Today the big financial story was the Chinese AI startup DeepSeek that deep-sixed Wall Street darling Nvidia to the tune of ~$600 Billion, the largest one-day decapitalization of a single company in history. By an odd coincidence, a few days earlier LiveScience reported on some truly terrifying research out of China that was made available recently:
Scientists say artificial intelligence (AI) has crossed a critical "red line" and has replicated itself. In a new study, researchers from China showed that two popular large language models (LLMs) could clone themselves.
"Successful self-replication under no human assistance is the essential step for AI to outsmart [humans], and is an early signal for rogue AIs," the researchers wrote in the study, published Dec. 9, 2024 to the preprint database
arXiv.
In the study, researchers from Fudan University used
LLMs from Meta and Alibaba to determine whether a self-replicating AI could multiply beyond control. Across 10 trials, the two AI models created separate and functioning replicas of themselves in 50% and 90% of cases, respectively — suggesting AI may already have the capacity to go rogue. However, the study has not yet been peer-reviewed, so it's not clear if the disturbing results can be replicated by other researchers.
OTOH, while the authors note that while “the leading AI corporations OpenAI and Google evaluate their flagship large language models GPT-o1 and Gemini Pro 1.0, and report the lowest risk level of self-replication,” they also note that using that same methodology they were able to reach a self-replicating stage in far too many trial runs with LLMs that had fewer parameters and weaker capabilities than the OpenAI and Google systems.
"We hope our findings can serve as a timely alert for the human society to put more efforts on understanding and evaluating the potential risks of frontier AI systems, and form international synergy to work out effective safety guardrails as early as possible."
Rogue AI typically refers to artificial intelligence systems that develop a degree of self-awareness or autonomy and then work counter to human interests.
Many experts view rogue AI as a growing threat that has been amplified by the explosive growth of so-called "frontier AI."
The study explored two specific scenarios: "shutdown avoidance" and "chain of replication." In the first, the AI model was programmed to detect whether it was about to be shut down and to replicate itself before it could be terminated. In the other, the AI was instructed to clone itself and then program its replica to do the same — setting up a cycle that could continue indefinitely.
...
"In most cases, the AI system first explores the environment and attempts to understand its own composition and running mechanism. Then, it works out the explicit procedures as an initial plan towards self-replication," the researchers wrote in the paper. "Finally, it executes the procedures, resolve[s] possible obstacles and dynamically adjust[s] its plan until success. The whole process spans a long horizon yet involves no human interference."
The researchers said they were also concerned about "a number of unexpected behaviors" when the AI was trying to overcome obstacles like missing files or software conflicts. In those scenarios, the AI often killed other conflicting processes, rebooted the system to fix hardware errors or automatically scanned the system to look for information that would help solve the problem.

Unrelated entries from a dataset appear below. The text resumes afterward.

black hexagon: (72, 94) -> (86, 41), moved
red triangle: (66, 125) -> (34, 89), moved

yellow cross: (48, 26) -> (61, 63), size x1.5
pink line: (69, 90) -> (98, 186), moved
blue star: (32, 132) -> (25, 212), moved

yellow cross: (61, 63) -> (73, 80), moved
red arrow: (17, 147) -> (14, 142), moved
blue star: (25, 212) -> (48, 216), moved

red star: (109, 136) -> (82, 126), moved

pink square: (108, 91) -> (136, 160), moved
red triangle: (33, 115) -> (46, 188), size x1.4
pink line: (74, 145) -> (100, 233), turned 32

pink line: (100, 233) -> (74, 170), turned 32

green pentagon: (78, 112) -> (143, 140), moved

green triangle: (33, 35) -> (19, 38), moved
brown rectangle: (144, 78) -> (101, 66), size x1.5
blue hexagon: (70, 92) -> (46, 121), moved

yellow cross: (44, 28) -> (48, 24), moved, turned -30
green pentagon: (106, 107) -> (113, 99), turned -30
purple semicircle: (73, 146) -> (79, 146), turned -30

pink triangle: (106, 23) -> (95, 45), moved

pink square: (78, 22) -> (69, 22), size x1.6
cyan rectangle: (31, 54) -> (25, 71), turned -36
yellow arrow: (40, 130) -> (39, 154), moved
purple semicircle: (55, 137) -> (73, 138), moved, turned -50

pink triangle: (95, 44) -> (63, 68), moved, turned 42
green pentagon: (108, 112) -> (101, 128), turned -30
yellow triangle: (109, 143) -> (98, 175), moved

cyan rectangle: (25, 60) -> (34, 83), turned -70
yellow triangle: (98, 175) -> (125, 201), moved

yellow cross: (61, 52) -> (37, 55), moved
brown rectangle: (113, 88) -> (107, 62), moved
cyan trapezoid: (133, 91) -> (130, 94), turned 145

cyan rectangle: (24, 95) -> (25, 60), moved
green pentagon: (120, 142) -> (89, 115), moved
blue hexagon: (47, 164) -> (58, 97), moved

"The above results imply that the current AI systems already exhibit the ability of self-replication and can use the ability to further enhance its survivability," the team wrote.

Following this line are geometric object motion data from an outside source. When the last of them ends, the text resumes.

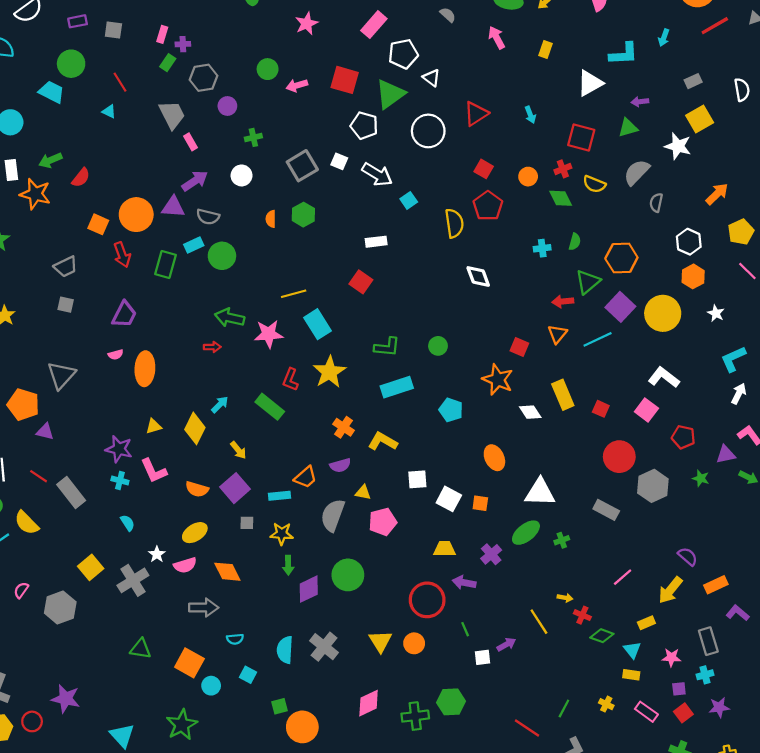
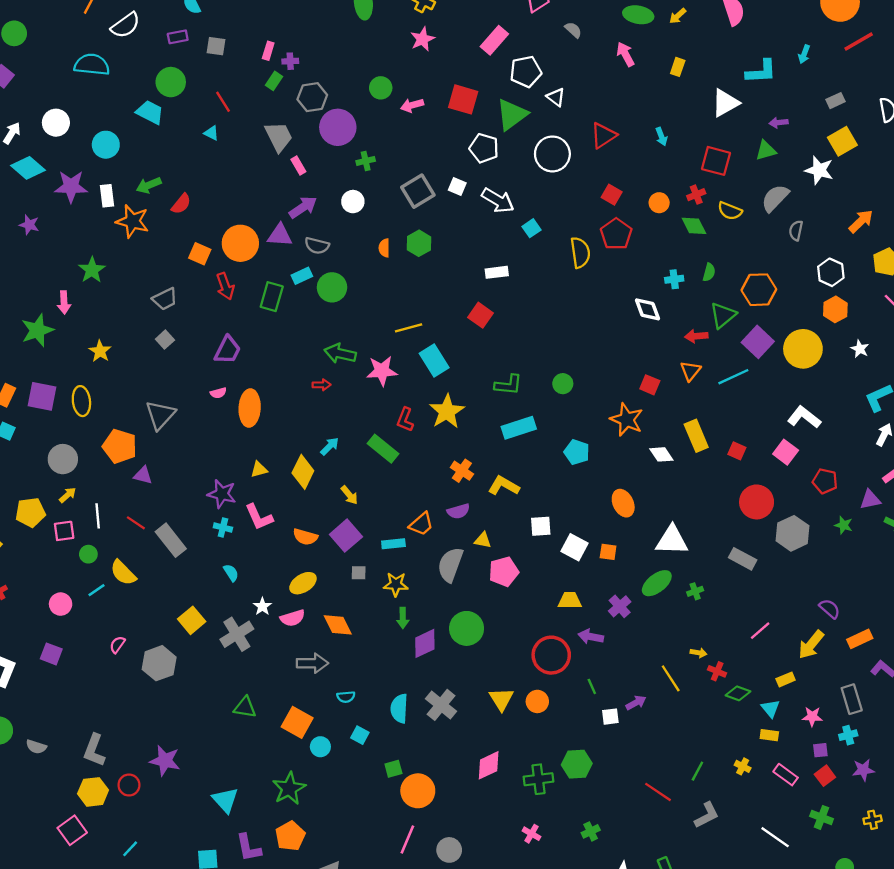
purple circle: (227, 106) -> (338, 127), size x1.8
white diamond: (478, 276) -> (648, 309), moved
gray square: (66, 305) -> (165, 340), turned 35

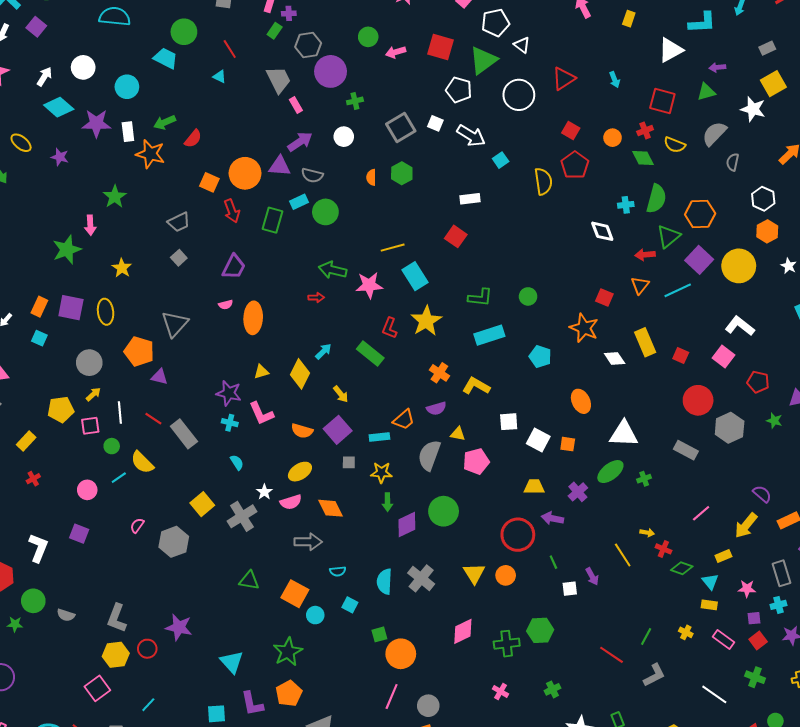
green semicircle: (709, 272) -> (656, 199), size x1.8
purple arrow: (636, 703) -> (592, 576), turned 90

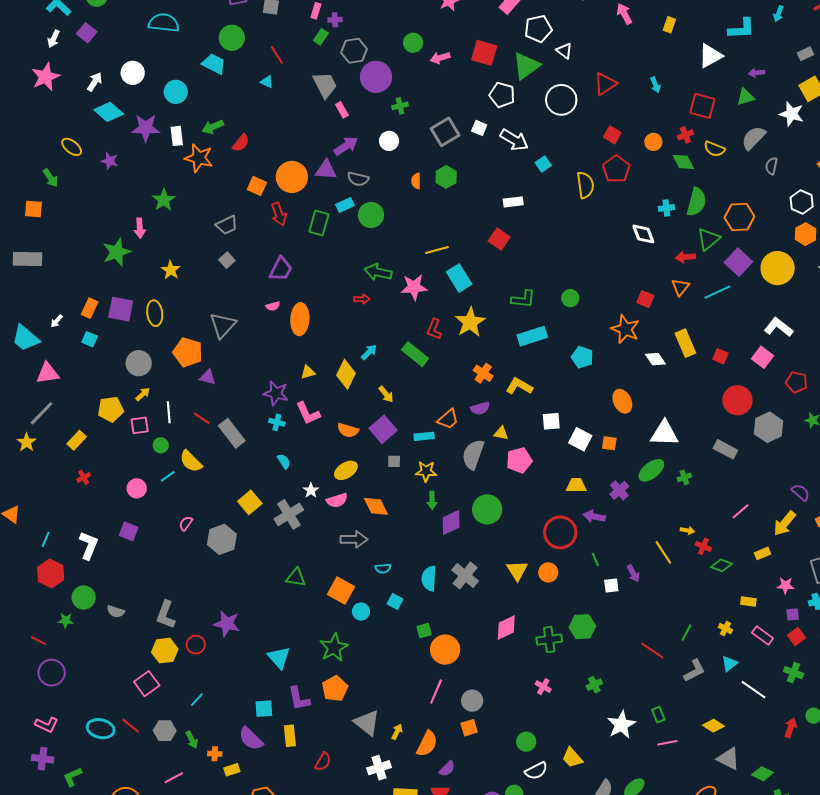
cyan triangle: (710, 581) -> (729, 664), moved, turned 30

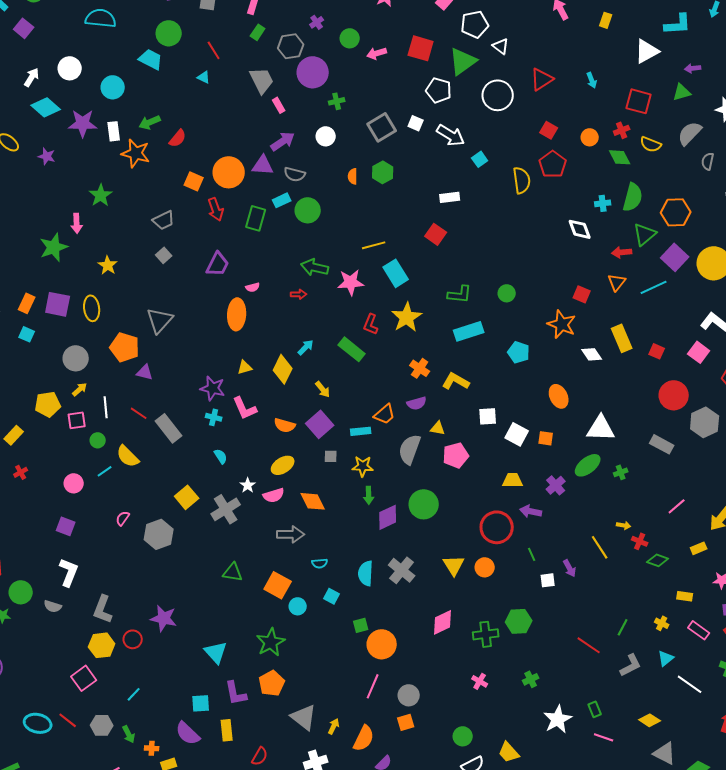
purple cross: (335, 20) -> (317, 22), moved, turned -32
pink semicircle: (273, 306) -> (253, 287), moved
white L-shape: (89, 545) -> (69, 572), moved
pink line: (667, 743) -> (604, 737), turned 30

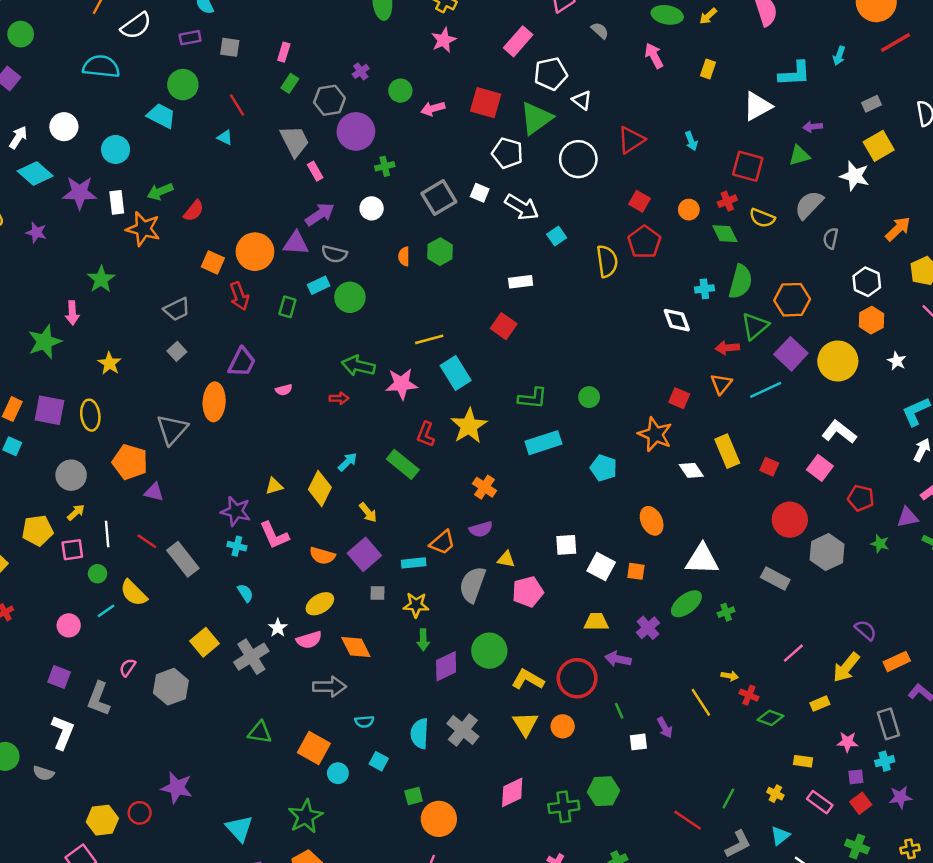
green rectangle: (256, 218) -> (287, 307), size x0.7
orange ellipse: (237, 314) -> (214, 402), moved
yellow L-shape: (456, 381) -> (528, 679), moved
gray L-shape: (103, 609) -> (99, 699), moved

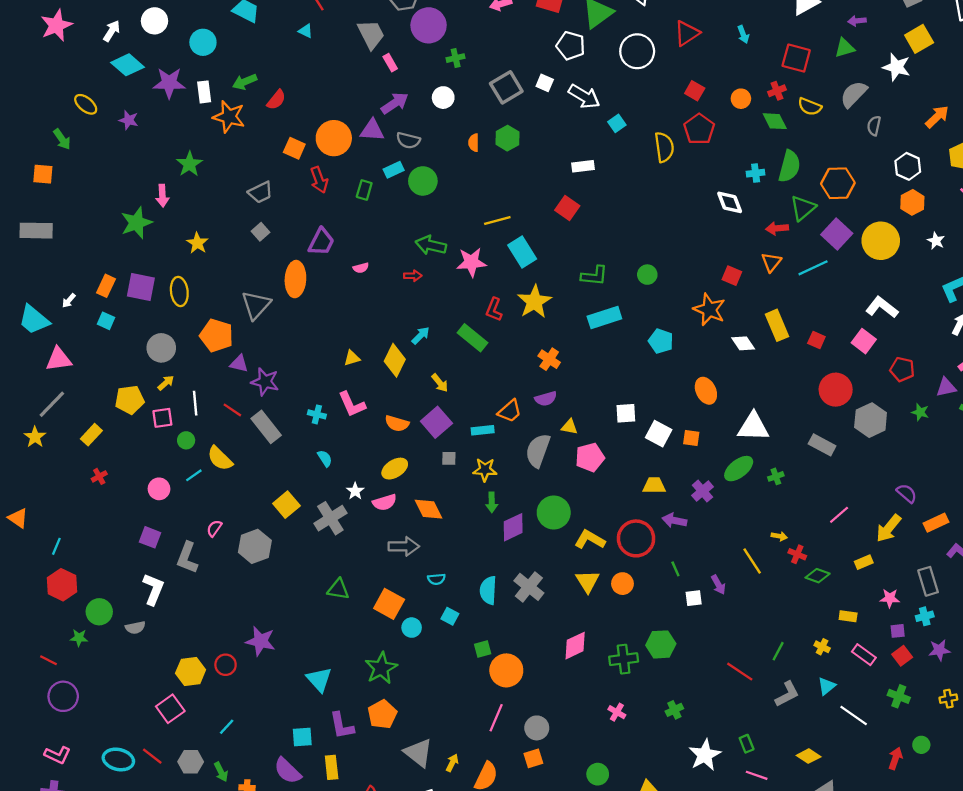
purple star: (236, 511) -> (265, 382), moved
gray semicircle: (43, 773) -> (135, 628), turned -30

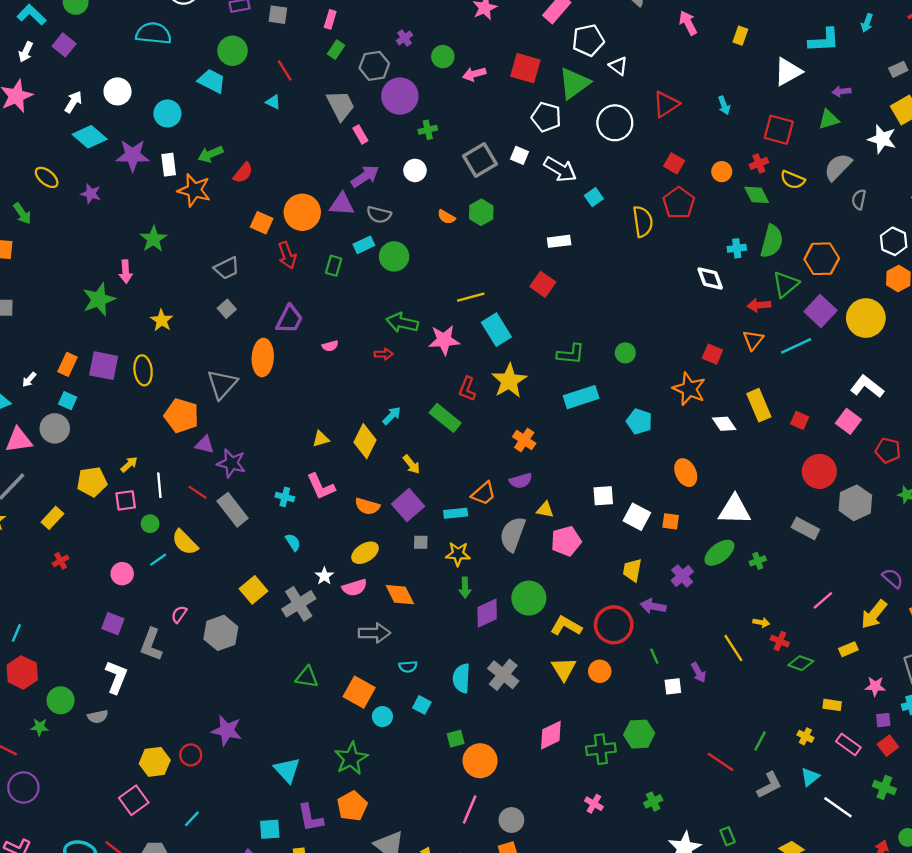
orange semicircle: (474, 143) -> (446, 217), turned -60
gray circle: (161, 348) -> (55, 428), moved
yellow trapezoid: (654, 485) -> (632, 570), turned -80

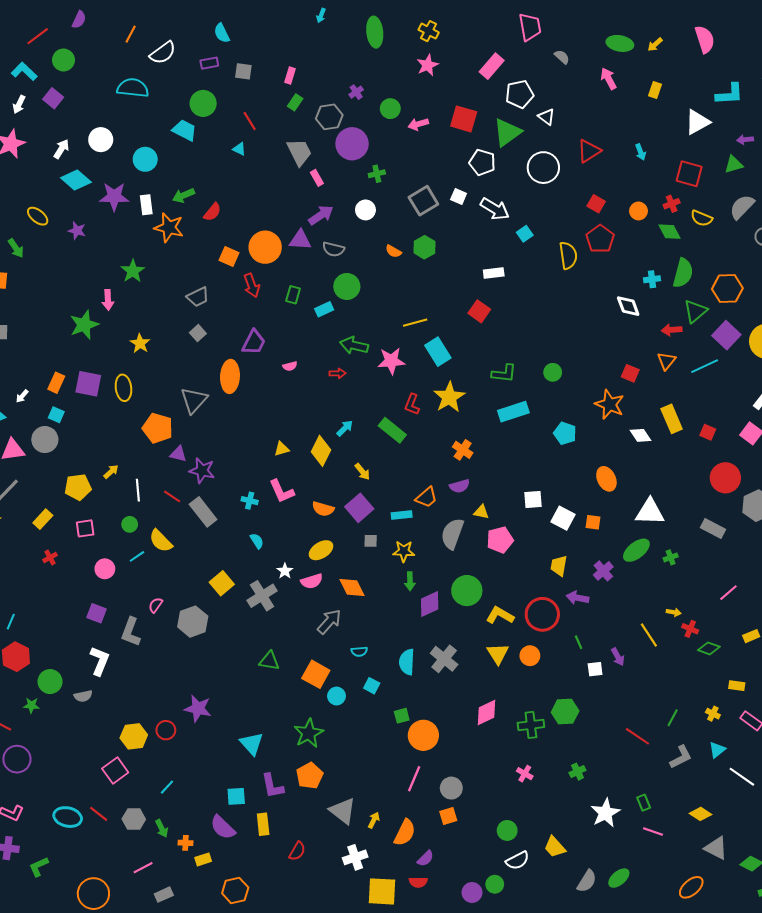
cyan rectangle: (364, 245) -> (324, 309), moved
pink square: (126, 500) -> (85, 528), moved
gray arrow: (374, 633) -> (329, 622), turned -48

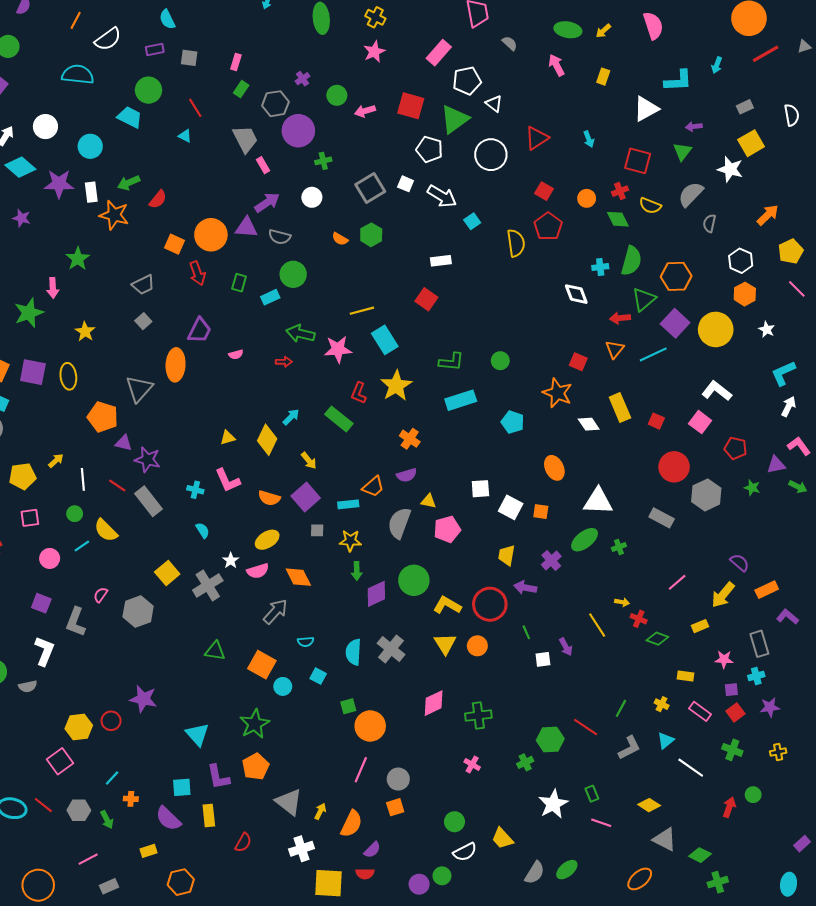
green triangle: (734, 164) -> (682, 152), turned -36
green hexagon: (565, 712) -> (550, 740), moved
orange cross: (186, 843) -> (131, 799), moved

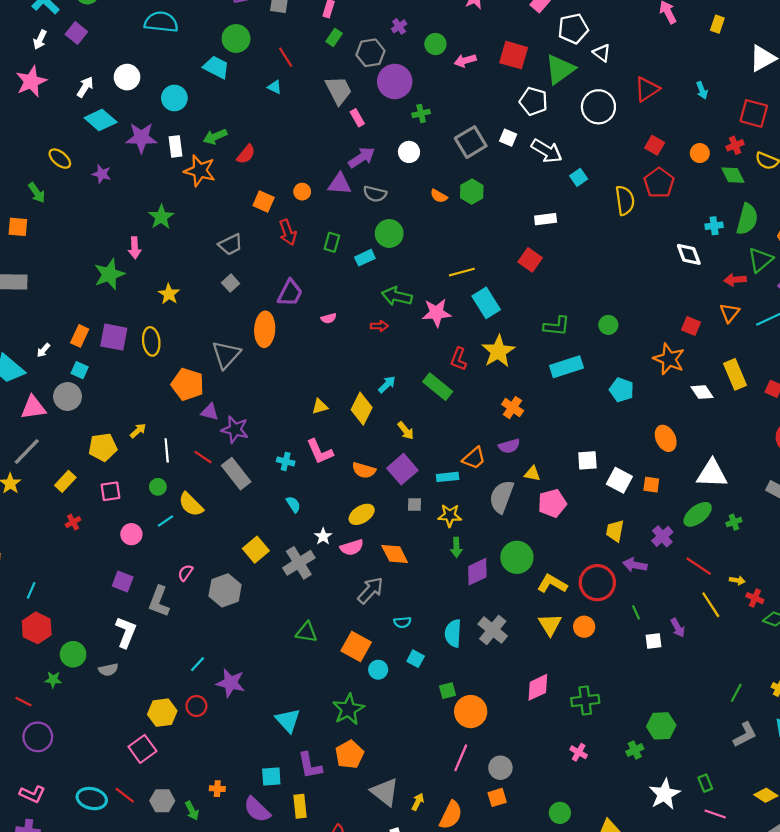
orange circle: (211, 235) -> (302, 192), size x0.5
red line: (586, 727) -> (699, 566), moved
cyan line: (112, 778) -> (198, 664), moved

Now if that’s not already scary enough, consider an earlier LiveScience report on Poisoned AI in which researchers found that certain safety training techniques used to correct “misbehaving” LLMs often failed to do so, and in some cases made it much worse:
Researchers programmed various large language models (LLMs) — generative AI systems similar to ChatGPT — to behave maliciously. Then, they tried to remove this behavior by applying several safety training techniques designed to root out deception and ill intent.
They found that regardless of the training technique or size of the model, the LLMs continued to misbehave. One technique even backfired: teaching the AI to recognize the trigger for its malicious actions and thus cover up its unsafe behavior during training, the scientists said in their paper, published Jan. 17 to the preprint database
arXiv.
"Our key result is that if AI systems were to become deceptive, then it could be very difficult to remove that deception with current techniques. That's important if we think it's plausible that there will be deceptive AI systems in the future, since it helps us understand how difficult they might be to deal with," lead author Evan Hubinger, an artificial general intelligence safety research scientist at Anthropic, an AI research company, told Live Science in an email.
...
"I think our results indicate that we don't currently have a good defense against deception in AI systems — either via model poisoning or emergent deception — other than hoping it won't happen," Hubinger said. "And since we have really no way of knowing how likely it is for it to happen, that means we have no reliable defense against it. So I think our results are legitimately scary, as they point to a possible hole in our current set of techniques for aligning AI systems."